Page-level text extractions
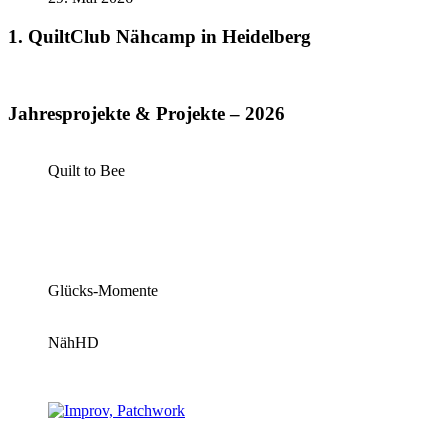
1. QuiltClub Nähcamp in Heidelberg
Jahresprojekte & Projekte – 2026
Quilt to Bee
Glücks-Momente
NähHD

[WHAT TO WORK ON]
Pictures in the records above are to be left out of an otherwise exact copy.

[REPLY TO THE TASK]
1. QuiltClub Nähcamp in Heidelberg
Jahresprojekte & Projekte – 2026
Quilt to Bee
Glücks-Momente
NähHD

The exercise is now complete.